As reported in The Australian today, biological males (regardless of identification) have now been banned from female competition at the Olympic Games and all IOC events. Eligibility is limited to biological females only, confirmed by a simple, one-time SRY gene test (via cheek swab, saliva or blood sample). The test will be required once in an athlete’s lifetime, with full education, counselling and medical support provided.

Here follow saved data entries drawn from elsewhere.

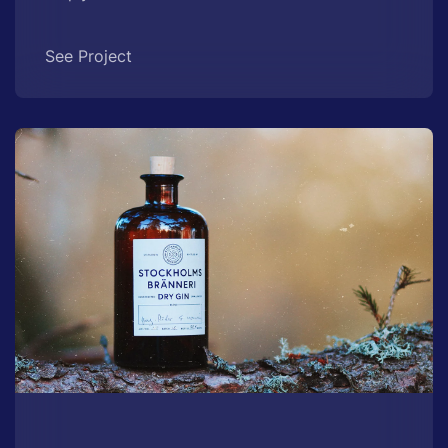
See Project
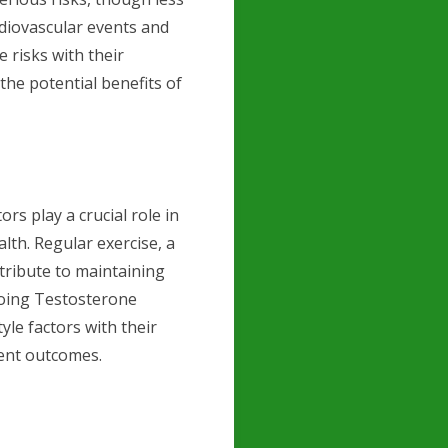
rdiovascular events and
e risks with their
he potential benefits of
ors play a crucial role in
lth. Regular exercise, a
ntribute to maintaining
going Testosterone
yle factors with their
ment outcomes.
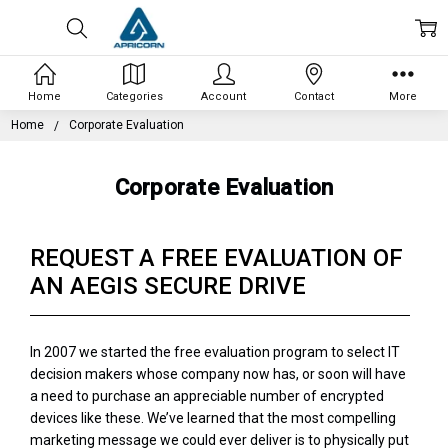
Home
Categories
Account
Contact
More
Home
Corporate Evaluation
Corporate Evaluation
REQUEST A FREE EVALUATION OF
AN AEGIS SECURE DRIVE
In 2007 we started the free evaluation program to select IT
decision makers whose company now has, or soon will have
a need to purchase an appreciable number of encrypted
devices like these. We’ve learned that the most compelling
marketing message we could ever deliver is to physically put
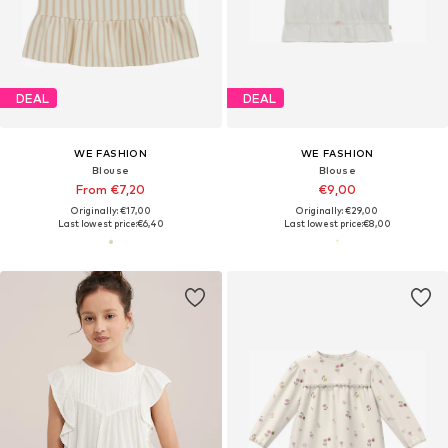
DEAL
DEAL
WE FASHION
WE FASHION
Blouse
Blouse
From €7,20
€9,00
Originally: €17,00
Originally: €29,00
Last lowest price:
€6,40
Last lowest price:
€8,00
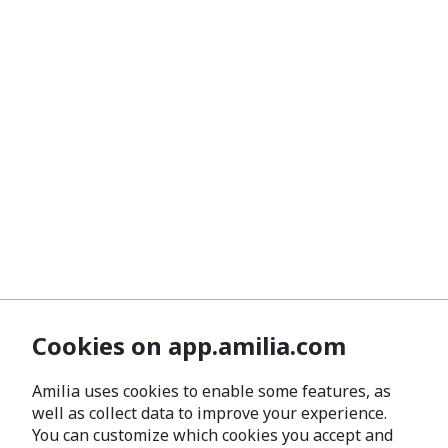
Cookies on app.amilia.com
Amilia uses cookies to enable some features, as
well as collect data to improve your experience.
You can customize which cookies you accept and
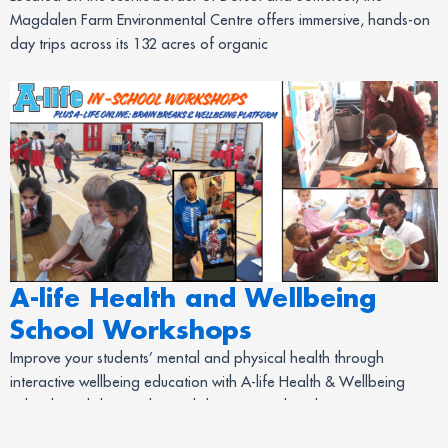
Magdalen Farm Environmental Centre offers immersive, hands-on
day trips across its 132 acres of organic
A-life Health and Wellbeing
School Workshops
Improve your students’ mental and physical health through
interactive wellbeing education with A-life Health & Wellbeing
School Workshops. The workshops are tailored to suit your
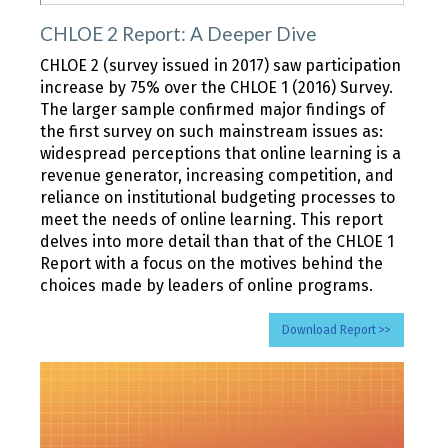
CHLOE 2 Report: A Deeper Dive
CHLOE 2 (survey issued in 2017) saw participation
increase by 75% over the CHLOE 1 (2016) Survey.
The larger sample confirmed major findings of
the first survey on such mainstream issues as:
widespread perceptions that online learning is a
revenue generator, increasing competition, and
reliance on institutional budgeting processes to
meet the needs of online learning. This report
delves into more detail than that of the CHLOE 1
Report with a focus on the motives behind the
choices made by leaders of online programs.
Download Report >>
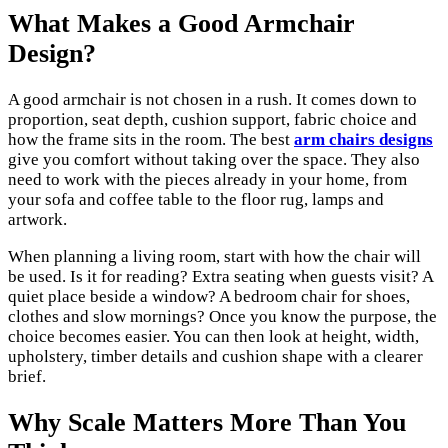
What Makes a Good Armchair
Design?
A good armchair is not chosen in a rush. It comes down to
proportion, seat depth, cushion support, fabric choice and
how the frame sits in the room. The best
arm chairs designs
give you comfort without taking over the space. They also
need to work with the pieces already in your home, from
your sofa and coffee table to the floor rug, lamps and
artwork.
When planning a living room, start with how the chair will
be used. Is it for reading? Extra seating when guests visit? A
quiet place beside a window? A bedroom chair for shoes,
clothes and slow mornings? Once you know the purpose, the
choice becomes easier. You can then look at height, width,
upholstery, timber details and cushion shape with a clearer
brief.
Why Scale Matters More Than You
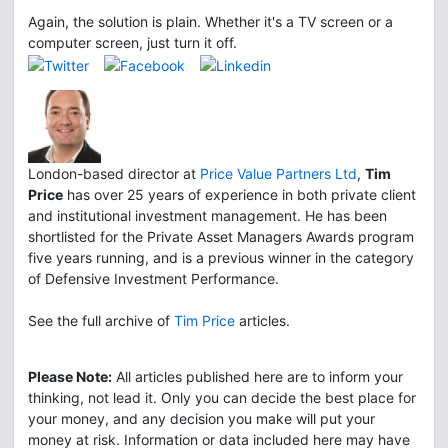
Again, the solution is plain. Whether it's a TV screen or a
computer screen, just turn it off.
London-based director at
Price Value Partners Ltd
,
Tim
Price
has over 25 years of experience in both private client
and institutional investment management. He has been
shortlisted for the Private Asset Managers Awards program
five years running, and is a previous winner in the category
of Defensive Investment Performance.
See the full archive of
Tim Price
articles.
Please Note:
All articles published here are to inform your
thinking, not lead it. Only you can decide the best place for
your money, and any decision you make will put your
money at risk. Information or data included here may have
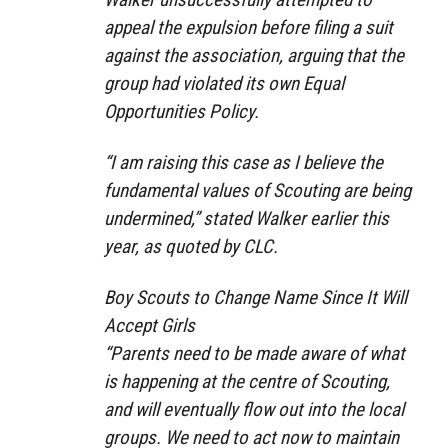
appeal the expulsion before filing a suit
against the association, arguing that the
group had violated its own Equal
Opportunities Policy.
“I am raising this case as I believe the
fundamental values of Scouting are being
undermined,” stated Walker earlier this
year, as quoted by CLC.
Boy Scouts to Change Name Since It Will
Accept Girls
“Parents need to be made aware of what
is happening at the centre of Scouting,
and will eventually flow out into the local
groups. We need to act now to maintain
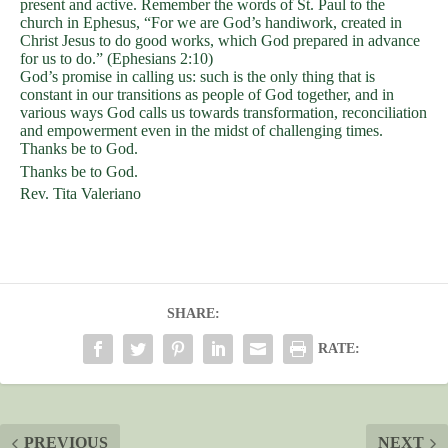
present and active. Remember the words of St. Paul to the
church in Ephesus, “For we are God’s handiwork, created in
Christ Jesus to do good works, which God prepared in advance
for us to do.” (Ephesians 2:10)
God’s promise in calling us: such is the only thing that is
constant in our transitions as people of God together, and in
various ways God calls us towards transformation, reconciliation
and empowerment even in the midst of challenging times.
Thanks be to God.
Thanks be to God.
Rev. Tita Valeriano
SHARE:
RATE:
PREVIOUS
NEXT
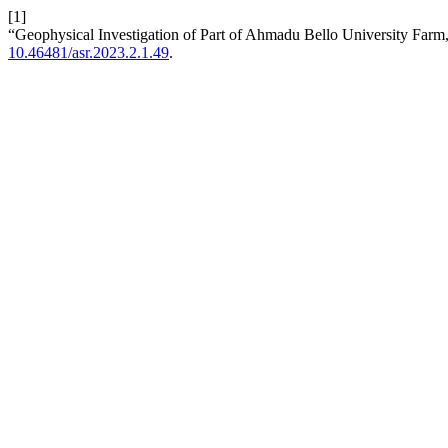
[1]
“Geophysical Investigation of Part of Ahmadu Bello University Farm
10.46481/asr.2023.2.1.49
.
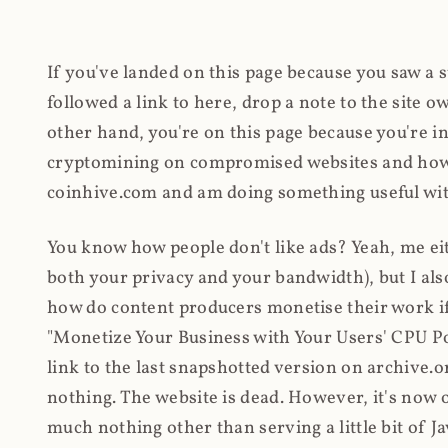
If you've landed on this page because you saw a 
followed a link to here, drop a note to the site
other hand, you're on this page because you're int
cryptomining on compromised websites and how 
coinhive.com and am doing something useful with
You know how people don't like ads? Yeah, me eit
both your privacy and your bandwidth), but I also
how do content producers monetise their work if 
"Monetize Your Business with Your Users' CPU 
link to the last snapshotted version on archive.o
nothing. The website is dead. However, it's now o
much nothing other than serving a little bit of Jav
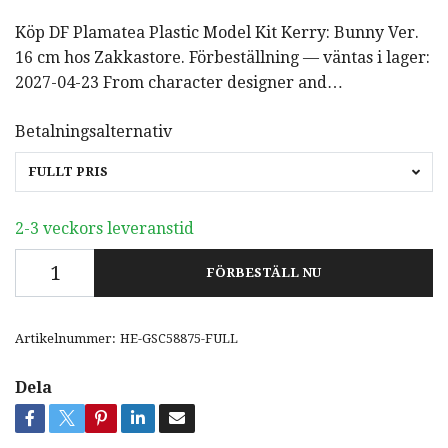
Köp DF Plamatea Plastic Model Kit Kerry: Bunny Ver.
16 cm hos Zakkastore. Förbeställning — väntas i lager:
2027-04-23 From character designer and…
Betalningsalternativ
FULLT PRIS
2-3 veckors leveranstid
FÖRBESTÄLL NU
Artikelnummer:
HE-GSC58875-FULL
Dela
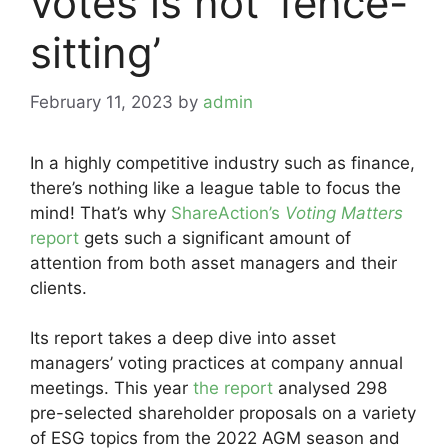
votes is not ‘fence-
sitting’
February 11, 2023
by
admin
In a highly competitive industry such as finance,
there’s nothing like a league table to focus the
mind! That’s why
ShareAction’s
Voting Matters
report
gets such a significant amount of
attention from both asset managers and their
clients.
Its report takes a deep dive into asset
managers’ voting practices at company annual
meetings. This year
the report
analysed 298
pre-selected shareholder proposals on a variety
of ESG topics from the 2022 AGM season and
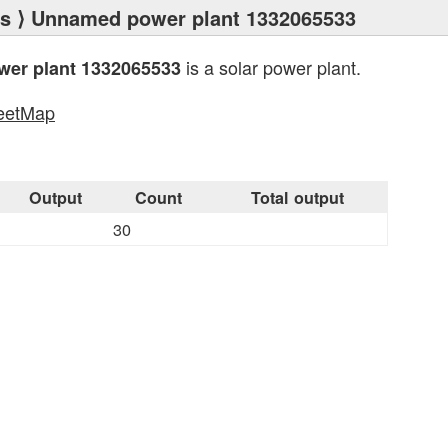
ts
⟩ Unnamed power plant 1332065533
is a solar power plant.
er plant 1332065533
eetMap
s
Output
Count
Total output
30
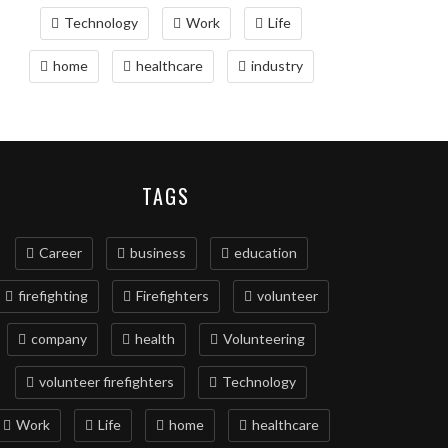
Technology
Work
Life
home
healthcare
industry
TAGS
Career
business
education
firefighting
Firefighters
volunteer
company
health
Volunteering
volunteer firefighters
Technology
Work
Life
home
healthcare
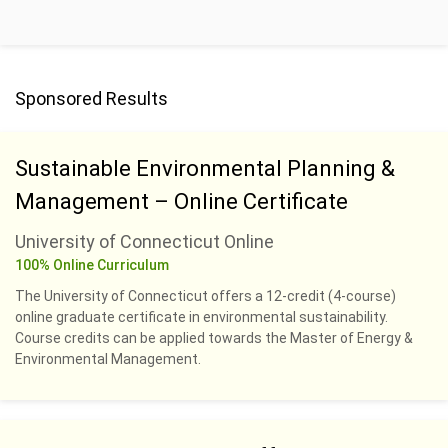
Sponsored Results
Sustainable Environmental Planning &
Management – Online Certificate
University of Connecticut Online
100% Online Curriculum
The University of Connecticut offers a 12-credit (4-course)
online graduate certificate in environmental sustainability.
Course credits can be applied towards the Master of Energy &
Environmental Management.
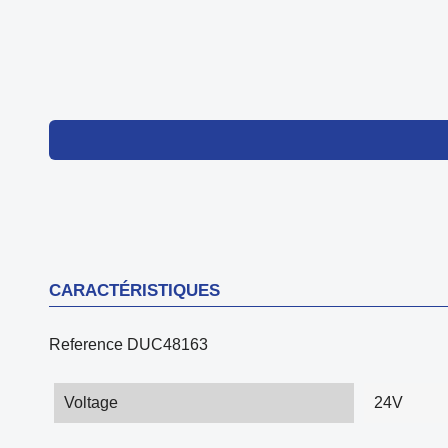
CARACTÉRISTIQUES
Reference
DUC48163
Voltage
24V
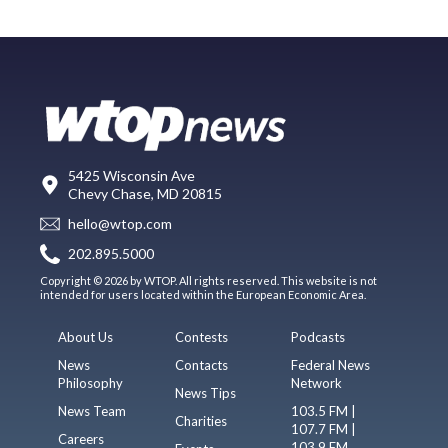
5425 Wisconsin Ave
Chevy Chase, MD 20815
hello@wtop.com
202.895.5000
Copyright © 2026 by WTOP. All rights reserved. This website is not
intended for users located within the European Economic Area.
About Us
Contests
Podcasts
News
Contacts
Federal News
Philosophy
Network
News Tips
News Team
103.5 FM |
Charities
107.7 FM |
Careers
103.9 FM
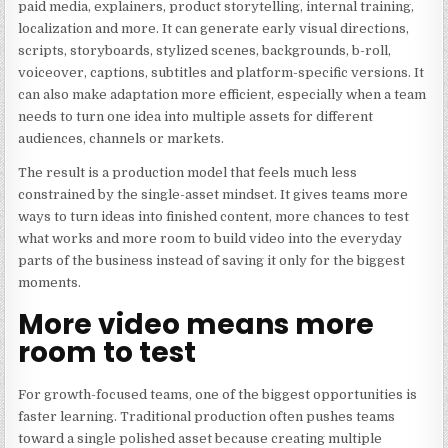
paid media, explainers, product storytelling, internal training,
localization and more. It can generate early visual directions,
scripts, storyboards, stylized scenes, backgrounds, b-roll,
voiceover, captions, subtitles and platform-specific versions. It
can also make adaptation more efficient, especially when a team
needs to turn one idea into multiple assets for different
audiences, channels or markets.
The result is a production model that feels much less
constrained by the single-asset mindset. It gives teams more
ways to turn ideas into finished content, more chances to test
what works and more room to build video into the everyday
parts of the business instead of saving it only for the biggest
moments.
More video means more
room to test
For growth-focused teams, one of the biggest opportunities is
faster learning. Traditional production often pushes teams
toward a single polished asset because creating multiple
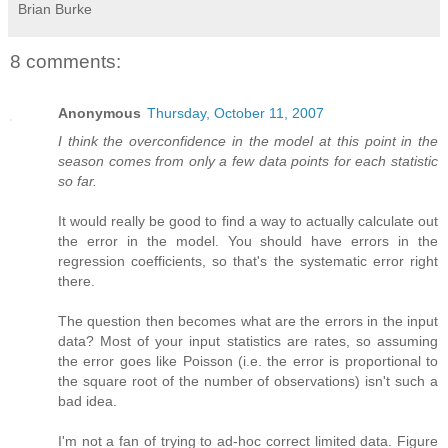
Brian Burke
8 comments:
Anonymous
Thursday, October 11, 2007
I think the overconfidence in the model at this point in the
season comes from only a few data points for each statistic
so far.
It would really be good to find a way to actually calculate out
the error in the model. You should have errors in the
regression coefficients, so that's the systematic error right
there.
The question then becomes what are the errors in the input
data? Most of your input statistics are rates, so assuming
the error goes like Poisson (i.e. the error is proportional to
the square root of the number of observations) isn't such a
bad idea.
I'm not a fan of trying to ad-hoc correct limited data. Figure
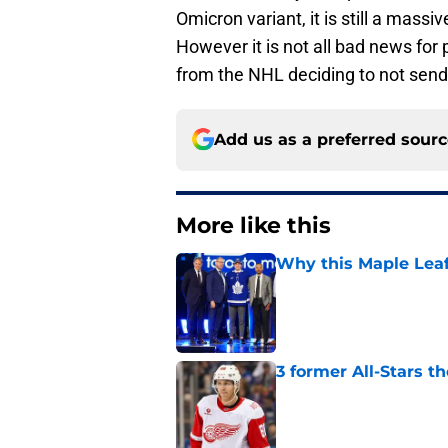
Omicron variant, it is still a mass
However it is not all bad news for
from the NHL deciding to not send
Add us as a preferred sour
More like this
Why this Maple Leafs
Published by on Invalid Dat
3 former All-Stars t
Published by on Invalid Dat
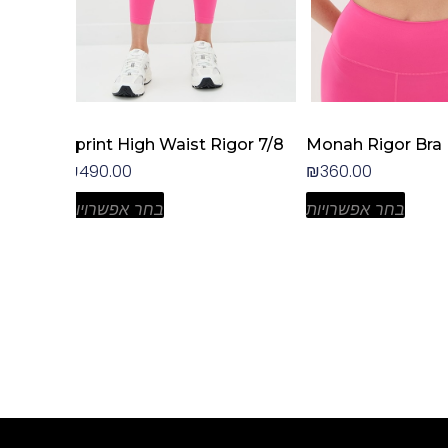
the
the
product
product
page
page
rt
Sprint High Waist Rigor 7/8
Monah Rigor Bra
₪
490.00
₪
360.00
בחר אפשרויות
בחר אפשרויות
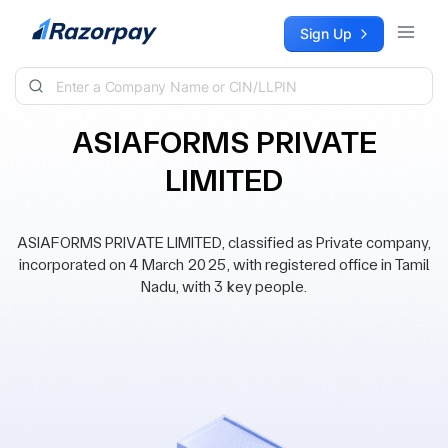
Skip to content
Sign Up
ASIAFORMS PRIVATE
LIMITED
ASIAFORMS PRIVATE LIMITED, classified as Private company,
incorporated on 4 March 2025, with registered office in Tamil
Nadu, with 3 key people.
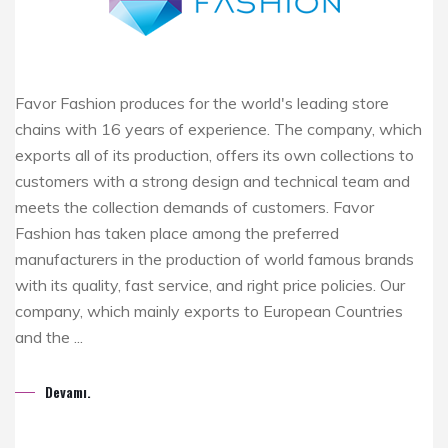
Favor Fashion produces for the world's leading store
chains with 16 years of experience. The company, which
exports all of its production, offers its own collections to
customers with a strong design and technical team and
meets the collection demands of customers. Favor
Fashion has taken place among the preferred
manufacturers in the production of world famous brands
with its quality, fast service, and right price policies. Our
company, which mainly exports to European Countries
and the ...
Devamı.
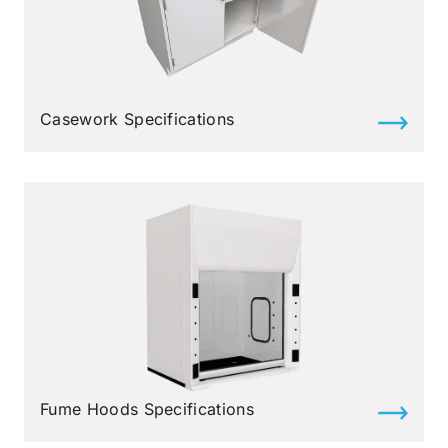
Casework Specifications
Fume Hoods Specifications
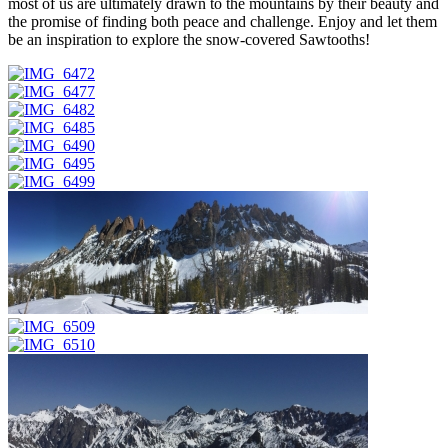
most of us are ultimately drawn to the mountains by their beauty and
the promise of finding both peace and challenge. Enjoy and let them
be an inspiration to explore the snow-covered Sawtooths!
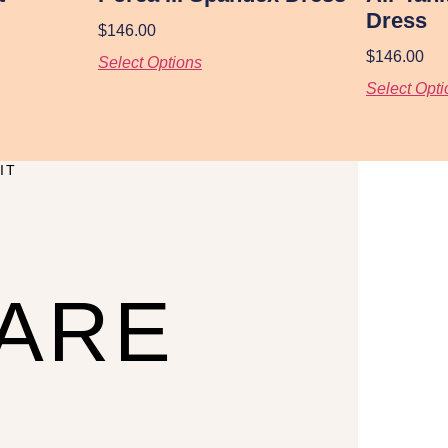
Dress
$
146.00
$
146.00
Select Options
Select Opti
IT
CARE
U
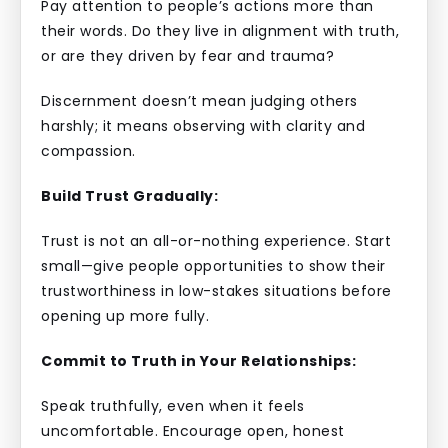
Pay attention to people’s actions more than
their words. Do they live in alignment with truth,
or are they driven by fear and trauma?
Discernment doesn’t mean judging others
harshly; it means observing with clarity and
compassion.
Build Trust Gradually:
Trust is not an all-or-nothing experience. Start
small—give people opportunities to show their
trustworthiness in low-stakes situations before
opening up more fully.
Commit to Truth in Your Relationships:
Speak truthfully, even when it feels
uncomfortable. Encourage open, honest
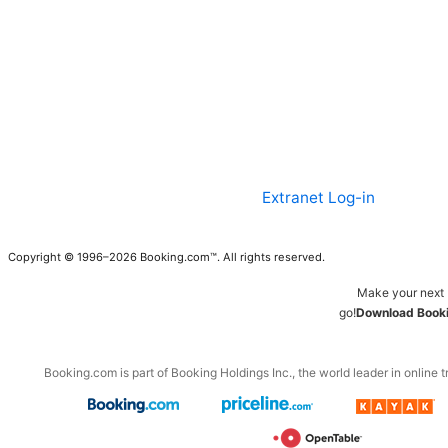
Extranet Log-in
Copyright © 1996–2026 Booking.com™. All rights reserved.
Make your next 
go!
Download Booki
Booking.com is part of Booking Holdings Inc., the world leader in online t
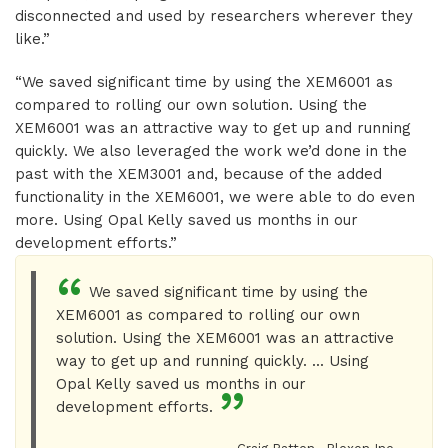
disconnected and used by researchers wherever they
like.”
“We saved significant time by using the XEM6001 as
compared to rolling our own solution. Using the
XEM6001 was an attractive way to get up and running
quickly. We also leveraged the work we’d done in the
past with the XEM3001 and, because of the added
functionality in the XEM6001, we were able to do even
more. Using Opal Kelly saved us months in our
development efforts.”
We saved significant time by using the
XEM6001 as compared to rolling our own
solution. Using the XEM6001 was an attractive
way to get up and running quickly. ... Using
Opal Kelly saved us months in our
development efforts.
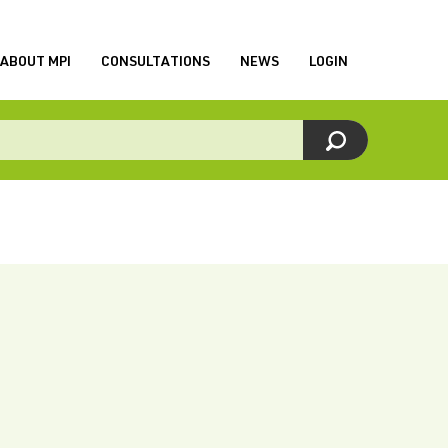
ABOUT MPI
CONSULTATIONS
NEWS
LOGIN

The Science Behind the Decision
IOC President Kirsty Coventry put it plainly:
“The scientific evidence is very clear: male chromosomes give performance advantages in sports that rely on strength, power or endurance. At the Olympic Games, even the smallest margins can be the difference between victory and defeat, so it is absolutely clear that it would not be fair for biological males to compete in the female category. In addition, in some sports it would simply not be safe.”
IOC medical director Dr Jane Thornton backed this with hard data: men retain 10–12% advantages in running and swimming, 20% or more in throwing and jumping, and greater than 100% advantage in collision, lifting and punching sports — even after testosterone suppression. XY chromosomes and male-range testosterone create advantages that hormone treatment cannot erase.
From Controversy to Policy Change
This is the direct result of the Paris 2024 fiasco — the very controversies involving Khelif and Lin Yu-ting that exposed the old “passport and self-ID” approach as unsafe and unfair. The policy is not retrospective, but it draws a clear line for the future, starting with the 2028 Los Angeles Games.
Coventry, a former elite athlete herself, campaigned on this issue and delivered. She said the decision was “led by medicine and science” and puts “the best interests of athletes at its heart.” Female athletes around the world have welcomed it.
What This Means for Tasmania
Here in Tasmania, we know this matters beyond the Olympics. Every elite champion starts in local clubs, school programs and community sport. The same biology-based fairness the IOC has now enshrined must be applied at grassroots level — exactly what we are calling on Sport Minister Nick Duigan to do right now.
A Line Has Been Drawn
Women’s sport is no longer up for debate. Fairness and safety are not optional.
The Paris punch that shocked the world has finally forced real change. The IOC has followed the science. Tasmania must now do the same.